(Dataset entries)
►

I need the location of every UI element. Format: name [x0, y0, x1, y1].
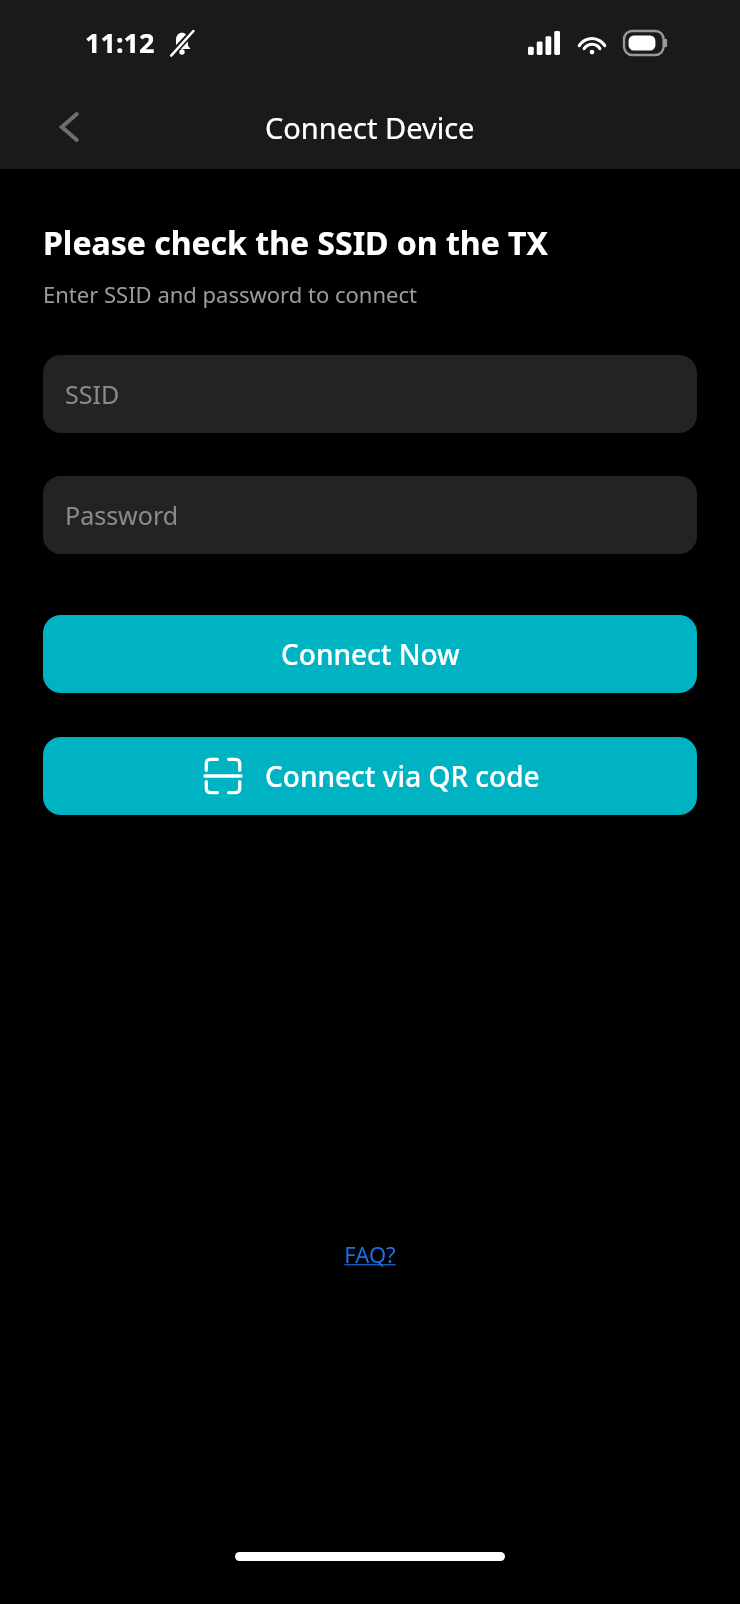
button[interactable]: Password: [43, 476, 697, 554]
button[interactable]: FAQ?: [344, 1239, 396, 1269]
staticText: Password: [65, 498, 179, 532]
staticText: FAQ?: [344, 1239, 396, 1269]
staticText: 11:12: [85, 24, 155, 61]
button[interactable]: SSID: [43, 355, 697, 433]
button[interactable]: Connect Now: [43, 615, 697, 693]
staticText: Please check the SSID on the TX: [43, 221, 548, 265]
staticText: SSID: [65, 377, 120, 411]
staticText: Connect via QR code: [265, 757, 540, 795]
button[interactable]: Connect via QR code: [43, 737, 697, 815]
button[interactable]: Back: [38, 95, 102, 159]
staticText: Connect Now: [281, 635, 460, 673]
staticText: Enter SSID and password to connect: [43, 279, 417, 309]
staticText: Connect Device: [265, 108, 475, 147]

◄

- _What to work on_
Each entry above must be duplicated precisely; none of the pictures may be included.

- _Answer to this task_
I need the location of every UI element. Format: name [x0, y0, x1, y1].
button[interactable]: Password: [43, 476, 697, 554]
button[interactable]: FAQ?: [344, 1239, 396, 1269]
staticText: Password: [65, 498, 179, 532]
staticText: FAQ?: [344, 1239, 396, 1269]
staticText: 11:12: [85, 24, 155, 61]
button[interactable]: SSID: [43, 355, 697, 433]
button[interactable]: Connect Now: [43, 615, 697, 693]
staticText: Please check the SSID on the TX: [43, 221, 548, 265]
staticText: SSID: [65, 377, 120, 411]
staticText: Connect via QR code: [265, 757, 540, 795]
button[interactable]: Connect via QR code: [43, 737, 697, 815]
button[interactable]: Back: [38, 95, 102, 159]
staticText: Connect Now: [281, 635, 460, 673]
staticText: Enter SSID and password to connect: [43, 279, 417, 309]
staticText: Connect Device: [265, 108, 475, 147]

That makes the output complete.